## WORK ITEM
Each line of the data below that carries the word "control" needs to be copied.

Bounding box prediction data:
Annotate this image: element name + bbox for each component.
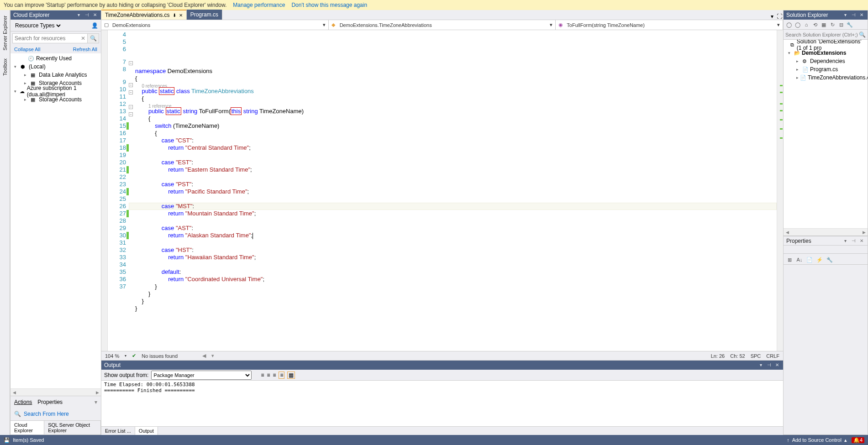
vertical-scrollmap[interactable] [777,30,783,351]
close-icon[interactable]: ✕ [858,238,865,244]
out-icon-4[interactable]: ≡ [279,372,284,379]
close-icon[interactable]: ✕ [858,12,865,18]
code-area[interactable]: −−−−− namespace DemoExtensions{ 0 refere… [129,30,777,351]
out-icon-2[interactable]: ≡ [267,372,270,378]
pin-icon[interactable]: ⊣ [766,362,772,368]
sql-server-object-explorer-tab[interactable]: SQL Server Object Explorer [44,421,101,435]
solution-explorer-header[interactable]: Solution Explorer ▾ ⊣ ✕ [784,10,868,20]
out-icon-3[interactable]: ≡ [273,372,276,378]
actions-tab[interactable]: Actions [14,399,32,405]
collapse-all-link[interactable]: Collapse All [14,47,40,52]
wrench-icon[interactable]: 🔧 [826,255,834,263]
output-tab[interactable]: Output [135,427,158,435]
properties-tab[interactable]: Properties [37,399,63,405]
manage-performance-link[interactable]: Manage performance [233,2,285,8]
nav-member[interactable]: ◉ToFullForm(string TimeZoneName)▾ [556,20,783,30]
dont-show-again-link[interactable]: Don't show this message again [291,2,367,8]
nav-project[interactable]: ▢DemoExtensions▾ [101,20,329,30]
alpha-icon[interactable]: A↓ [795,255,804,263]
nav-fwd-icon[interactable]: ▾ [211,353,214,359]
issues-text[interactable]: No issues found [142,353,178,359]
collapse-icon[interactable]: ⊟ [837,21,845,28]
show-all-icon[interactable]: ▦ [820,21,827,28]
back-icon[interactable]: ◯ [785,21,793,28]
search-button[interactable]: 🔍 [87,33,99,43]
tree-item[interactable]: ▸📄TimeZoneAbbreviations.cs [784,73,868,82]
source-control-up-icon[interactable]: ↑ [787,437,789,443]
tree-item[interactable]: ▾☁Azure subscription 1 (dua.ali@imperi [11,87,101,95]
scroll-right-icon[interactable]: ▶ [94,390,101,395]
sync-icon[interactable]: ⟲ [811,21,819,28]
tabwell-fullscreen-icon[interactable]: ⛶ [776,13,783,20]
save-icon: 💾 [4,437,10,443]
cloud-explorer-header[interactable]: Cloud Explorer ▾ ⊣ ✕ [11,10,101,20]
solution-search-input[interactable] [785,32,859,37]
pin-icon[interactable]: ⊣ [850,238,857,244]
scroll-left-icon[interactable]: ◀ [784,230,791,235]
resource-types-select[interactable]: Resource Types [13,22,62,29]
events-icon[interactable]: ⚡ [815,255,824,263]
dropdown-icon[interactable]: ▾ [75,12,82,18]
pin-icon[interactable]: ⊣ [84,12,90,18]
pin-icon[interactable]: ⬇ [173,13,176,18]
refresh-all-link[interactable]: Refresh All [73,47,97,52]
home-icon[interactable]: ⌂ [803,21,810,28]
categorize-icon[interactable]: ⊞ [785,255,794,263]
cloud-search-input[interactable] [12,33,88,43]
fwd-icon[interactable]: ◯ [794,21,801,28]
output-source-select[interactable]: Package Manager [151,371,252,380]
tree-item[interactable]: ▸▦Data Lake Analytics [11,71,101,79]
properties-header[interactable]: Properties ▾ ⊣ ✕ [784,236,868,246]
tabwell-dropdown-icon[interactable]: ▾ [768,13,776,20]
nav-back-icon[interactable]: ◀ [202,353,206,359]
cloud-hscroll[interactable]: ◀ ▶ [11,388,101,396]
cloud-explorer-bottom-tab[interactable]: Cloud Explorer [11,421,44,435]
tree-item[interactable]: ▾⬢(Local) [11,63,101,71]
add-to-source-control[interactable]: Add to Source Control [792,437,842,443]
dropdown-icon[interactable]: ▾ [842,238,848,244]
code-editor[interactable]: 4567891011121314151617181920212223242526… [101,30,783,351]
scroll-left-icon[interactable]: ◀ [11,390,18,395]
tree-item[interactable]: 🕘Recently Used [11,54,101,63]
dropdown-icon[interactable]: ▾ [758,362,764,368]
solution-explorer-panel: Solution Explorer ▾ ⊣ ✕ ◯ ◯ ⌂ ⟲ ▦ ↻ ⊟ 🔧 … [783,10,868,236]
error-list-tab[interactable]: Error List ... [101,427,135,435]
scroll-right-icon[interactable]: ▶ [860,230,868,235]
line-indicator[interactable]: Ln: 26 [711,353,725,359]
refresh-icon[interactable]: ↻ [829,21,836,28]
search-from-here[interactable]: 🔍 Search From Here [11,408,101,420]
prop-icon-3[interactable]: 📄 [805,255,814,263]
close-icon[interactable]: ✕ [92,12,98,18]
tree-item[interactable]: ▸⚙Dependencies [784,57,868,65]
properties-combo[interactable] [784,246,868,254]
tree-item[interactable]: ⧉Solution 'DemoExtensions' (1 of 1 pro [784,41,868,49]
out-icon-1[interactable]: ≡ [261,372,264,378]
tab-timezone-abbrev[interactable]: TimeZoneAbbreviations.cs ⬇ ✕ [101,10,187,20]
tab-program[interactable]: Program.cs [187,10,222,20]
close-icon[interactable]: ✕ [774,362,780,368]
source-control-arrow-icon[interactable]: ▴ [844,437,847,443]
clear-icon[interactable]: ✕ [81,35,85,42]
editor-status-bar: 104 %▾ ✔ No issues found ◀ ▾ Ln: 26 Ch: … [101,351,783,360]
output-header[interactable]: Output ▾ ⊣ ✕ [101,361,783,370]
server-explorer-tab[interactable]: Server Explorer [1,12,9,54]
output-text[interactable]: Time Elapsed: 00:00:01.5653388 =========… [101,381,783,426]
output-pane: Output ▾ ⊣ ✕ Show output from: Package M… [101,360,783,426]
out-icon-5[interactable]: ▦ [287,372,295,379]
tree-item[interactable]: ▸📄Program.cs [784,65,868,73]
dropdown-icon[interactable]: ▾ [842,12,848,18]
toolbox-tab[interactable]: Toolbox [1,55,9,79]
properties-icon[interactable]: 🔧 [846,21,853,28]
crlf-indicator[interactable]: CRLF [766,353,779,359]
zoom-level[interactable]: 104 % [105,353,119,359]
nav-class[interactable]: ◆DemoExtensions.TimeZoneAbbreviations▾ [329,20,556,30]
pin-icon[interactable]: ⊣ [850,12,857,18]
output-toolbar: Show output from: Package Manager ≡ ≡ ≡ … [101,370,783,381]
search-icon[interactable]: 🔍 [859,31,866,38]
close-icon[interactable]: ✕ [179,13,183,18]
spc-indicator[interactable]: SPC [751,353,761,359]
person-icon[interactable]: 👤 [91,22,98,29]
col-indicator[interactable]: Ch: 52 [730,353,745,359]
notification-badge[interactable]: 🔔4 [852,437,864,443]
solution-hscroll[interactable]: ◀▶ [784,228,868,236]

## EXERCISE SOLUTION
source-control-up-icon[interactable]: ↑ [787,437,789,443]
add-to-source-control[interactable]: Add to Source Control [792,437,842,443]
source-control-arrow-icon[interactable]: ▴ [844,437,847,443]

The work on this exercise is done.